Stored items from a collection
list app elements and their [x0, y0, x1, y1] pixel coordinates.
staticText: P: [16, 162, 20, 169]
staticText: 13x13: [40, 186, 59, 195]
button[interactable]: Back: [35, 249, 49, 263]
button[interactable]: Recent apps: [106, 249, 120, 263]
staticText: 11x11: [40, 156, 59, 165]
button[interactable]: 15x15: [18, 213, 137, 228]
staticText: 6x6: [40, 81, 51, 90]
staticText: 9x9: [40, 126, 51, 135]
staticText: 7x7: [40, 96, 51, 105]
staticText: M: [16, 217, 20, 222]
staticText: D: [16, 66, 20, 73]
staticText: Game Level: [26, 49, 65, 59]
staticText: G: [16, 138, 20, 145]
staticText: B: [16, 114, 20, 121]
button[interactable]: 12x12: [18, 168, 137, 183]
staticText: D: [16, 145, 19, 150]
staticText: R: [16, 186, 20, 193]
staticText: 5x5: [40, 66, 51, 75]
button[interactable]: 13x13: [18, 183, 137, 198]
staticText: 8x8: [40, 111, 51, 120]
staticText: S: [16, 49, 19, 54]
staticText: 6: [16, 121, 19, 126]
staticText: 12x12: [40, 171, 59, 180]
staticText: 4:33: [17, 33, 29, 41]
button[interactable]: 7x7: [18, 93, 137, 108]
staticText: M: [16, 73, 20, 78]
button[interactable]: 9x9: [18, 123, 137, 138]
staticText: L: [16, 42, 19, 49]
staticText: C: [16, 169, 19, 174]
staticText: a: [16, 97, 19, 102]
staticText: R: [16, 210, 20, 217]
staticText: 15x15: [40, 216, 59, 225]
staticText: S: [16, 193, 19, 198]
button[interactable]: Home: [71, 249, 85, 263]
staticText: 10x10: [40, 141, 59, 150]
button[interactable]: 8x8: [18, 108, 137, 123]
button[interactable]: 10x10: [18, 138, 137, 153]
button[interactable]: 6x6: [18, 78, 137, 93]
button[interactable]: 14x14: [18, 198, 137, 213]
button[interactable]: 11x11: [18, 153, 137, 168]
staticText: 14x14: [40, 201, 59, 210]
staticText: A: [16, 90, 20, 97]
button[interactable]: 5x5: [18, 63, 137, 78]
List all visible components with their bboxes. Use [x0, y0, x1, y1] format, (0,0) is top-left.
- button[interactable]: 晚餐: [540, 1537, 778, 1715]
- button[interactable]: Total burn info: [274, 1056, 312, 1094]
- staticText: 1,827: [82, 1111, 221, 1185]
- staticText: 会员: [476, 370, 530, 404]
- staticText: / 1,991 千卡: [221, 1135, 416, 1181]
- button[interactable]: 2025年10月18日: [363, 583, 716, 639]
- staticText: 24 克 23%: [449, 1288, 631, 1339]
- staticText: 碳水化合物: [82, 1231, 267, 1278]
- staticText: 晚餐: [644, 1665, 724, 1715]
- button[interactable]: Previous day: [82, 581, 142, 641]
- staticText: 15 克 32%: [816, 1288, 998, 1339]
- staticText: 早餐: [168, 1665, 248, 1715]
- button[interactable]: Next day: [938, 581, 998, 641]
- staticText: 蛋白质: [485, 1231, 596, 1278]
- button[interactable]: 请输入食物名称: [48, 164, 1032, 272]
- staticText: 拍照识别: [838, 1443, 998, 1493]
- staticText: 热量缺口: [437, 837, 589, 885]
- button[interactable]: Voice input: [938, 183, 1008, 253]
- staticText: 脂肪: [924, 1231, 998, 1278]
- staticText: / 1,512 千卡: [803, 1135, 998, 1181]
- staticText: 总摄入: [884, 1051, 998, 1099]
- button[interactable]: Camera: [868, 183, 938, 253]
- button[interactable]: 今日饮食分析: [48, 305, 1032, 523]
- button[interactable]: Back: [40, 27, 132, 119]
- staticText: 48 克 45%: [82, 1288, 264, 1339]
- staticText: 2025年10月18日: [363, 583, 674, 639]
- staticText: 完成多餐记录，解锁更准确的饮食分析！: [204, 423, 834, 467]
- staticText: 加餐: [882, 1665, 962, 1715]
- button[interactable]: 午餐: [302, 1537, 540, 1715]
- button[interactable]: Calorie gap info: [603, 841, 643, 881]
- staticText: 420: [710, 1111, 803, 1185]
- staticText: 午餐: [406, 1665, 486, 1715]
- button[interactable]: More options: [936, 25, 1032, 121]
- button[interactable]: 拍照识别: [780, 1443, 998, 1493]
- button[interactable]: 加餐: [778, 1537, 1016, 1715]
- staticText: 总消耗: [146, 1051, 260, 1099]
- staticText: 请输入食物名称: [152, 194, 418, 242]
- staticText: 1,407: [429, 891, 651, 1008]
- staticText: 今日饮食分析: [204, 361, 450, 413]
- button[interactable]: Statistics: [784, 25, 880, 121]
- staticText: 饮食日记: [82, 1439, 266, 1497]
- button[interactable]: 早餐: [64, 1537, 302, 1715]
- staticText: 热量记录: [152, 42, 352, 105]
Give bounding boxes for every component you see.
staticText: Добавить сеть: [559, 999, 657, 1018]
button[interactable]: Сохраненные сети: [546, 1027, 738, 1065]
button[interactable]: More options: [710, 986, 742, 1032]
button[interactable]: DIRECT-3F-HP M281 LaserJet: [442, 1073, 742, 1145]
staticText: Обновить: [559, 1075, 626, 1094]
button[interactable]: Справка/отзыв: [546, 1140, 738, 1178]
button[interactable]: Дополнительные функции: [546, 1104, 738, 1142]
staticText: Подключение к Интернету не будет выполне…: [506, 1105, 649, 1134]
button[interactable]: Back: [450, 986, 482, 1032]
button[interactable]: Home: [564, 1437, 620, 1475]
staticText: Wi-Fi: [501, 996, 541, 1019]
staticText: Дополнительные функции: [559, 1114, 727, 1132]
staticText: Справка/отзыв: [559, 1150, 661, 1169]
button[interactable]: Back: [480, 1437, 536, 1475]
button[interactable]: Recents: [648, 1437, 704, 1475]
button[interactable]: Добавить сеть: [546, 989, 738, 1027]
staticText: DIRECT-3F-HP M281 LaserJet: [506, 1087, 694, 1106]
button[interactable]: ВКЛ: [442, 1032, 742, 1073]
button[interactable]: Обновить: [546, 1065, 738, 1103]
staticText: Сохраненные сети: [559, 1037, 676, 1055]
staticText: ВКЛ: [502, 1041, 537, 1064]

What is expected
Reproduce the data exactly. All of it is needed.

Written answer
list app elements and their [x0, y0, x1, y1] pixel coordinates.
staticText: P: [16, 162, 20, 169]
staticText: 13x13: [40, 186, 59, 195]
button[interactable]: Back: [35, 249, 49, 263]
button[interactable]: Recent apps: [106, 249, 120, 263]
staticText: 11x11: [40, 156, 59, 165]
button[interactable]: 15x15: [18, 213, 137, 228]
staticText: 6x6: [40, 81, 51, 90]
staticText: 9x9: [40, 126, 51, 135]
staticText: 7x7: [40, 96, 51, 105]
staticText: M: [16, 217, 20, 222]
staticText: D: [16, 66, 20, 73]
staticText: Game Level: [26, 49, 65, 59]
staticText: G: [16, 138, 20, 145]
staticText: B: [16, 114, 20, 121]
button[interactable]: 12x12: [18, 168, 137, 183]
staticText: D: [16, 145, 19, 150]
staticText: R: [16, 186, 20, 193]
staticText: 5x5: [40, 66, 51, 75]
button[interactable]: 13x13: [18, 183, 137, 198]
staticText: 8x8: [40, 111, 51, 120]
staticText: S: [16, 49, 19, 54]
staticText: 6: [16, 121, 19, 126]
staticText: 12x12: [40, 171, 59, 180]
staticText: 4:33: [17, 33, 29, 41]
button[interactable]: 7x7: [18, 93, 137, 108]
staticText: M: [16, 73, 20, 78]
button[interactable]: 9x9: [18, 123, 137, 138]
staticText: L: [16, 42, 19, 49]
staticText: C: [16, 169, 19, 174]
staticText: a: [16, 97, 19, 102]
staticText: R: [16, 210, 20, 217]
staticText: 15x15: [40, 216, 59, 225]
staticText: S: [16, 193, 19, 198]
button[interactable]: Home: [71, 249, 85, 263]
staticText: 10x10: [40, 141, 59, 150]
button[interactable]: 8x8: [18, 108, 137, 123]
button[interactable]: 10x10: [18, 138, 137, 153]
button[interactable]: 6x6: [18, 78, 137, 93]
button[interactable]: 14x14: [18, 198, 137, 213]
button[interactable]: 11x11: [18, 153, 137, 168]
staticText: 14x14: [40, 201, 59, 210]
staticText: A: [16, 90, 20, 97]
button[interactable]: 5x5: [18, 63, 137, 78]
List all visible components with their bboxes. Use [x0, y0, x1, y1] format, (0,0) is top-left.
- button[interactable]: 晚餐: [540, 1537, 778, 1715]
- button[interactable]: Total burn info: [274, 1056, 312, 1094]
- staticText: 1,827: [82, 1111, 221, 1185]
- staticText: 会员: [476, 370, 530, 404]
- staticText: / 1,991 千卡: [221, 1135, 416, 1181]
- button[interactable]: 2025年10月18日: [363, 583, 716, 639]
- staticText: 24 克 23%: [449, 1288, 631, 1339]
- staticText: 碳水化合物: [82, 1231, 267, 1278]
- staticText: 晚餐: [644, 1665, 724, 1715]
- button[interactable]: Previous day: [82, 581, 142, 641]
- staticText: 15 克 32%: [816, 1288, 998, 1339]
- staticText: 早餐: [168, 1665, 248, 1715]
- button[interactable]: Next day: [938, 581, 998, 641]
- staticText: 蛋白质: [485, 1231, 596, 1278]
- button[interactable]: 请输入食物名称: [48, 164, 1032, 272]
- staticText: 拍照识别: [838, 1443, 998, 1493]
- staticText: 热量缺口: [437, 837, 589, 885]
- button[interactable]: Voice input: [938, 183, 1008, 253]
- staticText: 脂肪: [924, 1231, 998, 1278]
- staticText: / 1,512 千卡: [803, 1135, 998, 1181]
- staticText: 总摄入: [884, 1051, 998, 1099]
- button[interactable]: Camera: [868, 183, 938, 253]
- button[interactable]: 今日饮食分析: [48, 305, 1032, 523]
- button[interactable]: Back: [40, 27, 132, 119]
- staticText: 48 克 45%: [82, 1288, 264, 1339]
- staticText: 2025年10月18日: [363, 583, 674, 639]
- staticText: 完成多餐记录，解锁更准确的饮食分析！: [204, 423, 834, 467]
- staticText: 加餐: [882, 1665, 962, 1715]
- button[interactable]: 午餐: [302, 1537, 540, 1715]
- button[interactable]: Calorie gap info: [603, 841, 643, 881]
- staticText: 420: [710, 1111, 803, 1185]
- staticText: 午餐: [406, 1665, 486, 1715]
- button[interactable]: More options: [936, 25, 1032, 121]
- button[interactable]: 拍照识别: [780, 1443, 998, 1493]
- button[interactable]: 加餐: [778, 1537, 1016, 1715]
- staticText: 总消耗: [146, 1051, 260, 1099]
- staticText: 请输入食物名称: [152, 194, 418, 242]
- staticText: 1,407: [429, 891, 651, 1008]
- staticText: 今日饮食分析: [204, 361, 450, 413]
- button[interactable]: Statistics: [784, 25, 880, 121]
- staticText: 饮食日记: [82, 1439, 266, 1497]
- button[interactable]: 早餐: [64, 1537, 302, 1715]
- staticText: 热量记录: [152, 42, 352, 105]
Give bounding boxes for every component you see.
staticText: Добавить сеть: [559, 999, 657, 1018]
button[interactable]: Сохраненные сети: [546, 1027, 738, 1065]
button[interactable]: More options: [710, 986, 742, 1032]
button[interactable]: DIRECT-3F-HP M281 LaserJet: [442, 1073, 742, 1145]
staticText: Обновить: [559, 1075, 626, 1094]
button[interactable]: Справка/отзыв: [546, 1140, 738, 1178]
button[interactable]: Дополнительные функции: [546, 1104, 738, 1142]
staticText: Подключение к Интернету не будет выполне…: [506, 1105, 649, 1134]
button[interactable]: Back: [450, 986, 482, 1032]
button[interactable]: Home: [564, 1437, 620, 1475]
staticText: Wi-Fi: [501, 996, 541, 1019]
staticText: Дополнительные функции: [559, 1114, 727, 1132]
staticText: Справка/отзыв: [559, 1150, 661, 1169]
button[interactable]: Back: [480, 1437, 536, 1475]
button[interactable]: Recents: [648, 1437, 704, 1475]
button[interactable]: Добавить сеть: [546, 989, 738, 1027]
staticText: DIRECT-3F-HP M281 LaserJet: [506, 1087, 694, 1106]
button[interactable]: ВКЛ: [442, 1032, 742, 1073]
button[interactable]: Обновить: [546, 1065, 738, 1103]
staticText: Сохраненные сети: [559, 1037, 676, 1055]
staticText: ВКЛ: [502, 1041, 537, 1064]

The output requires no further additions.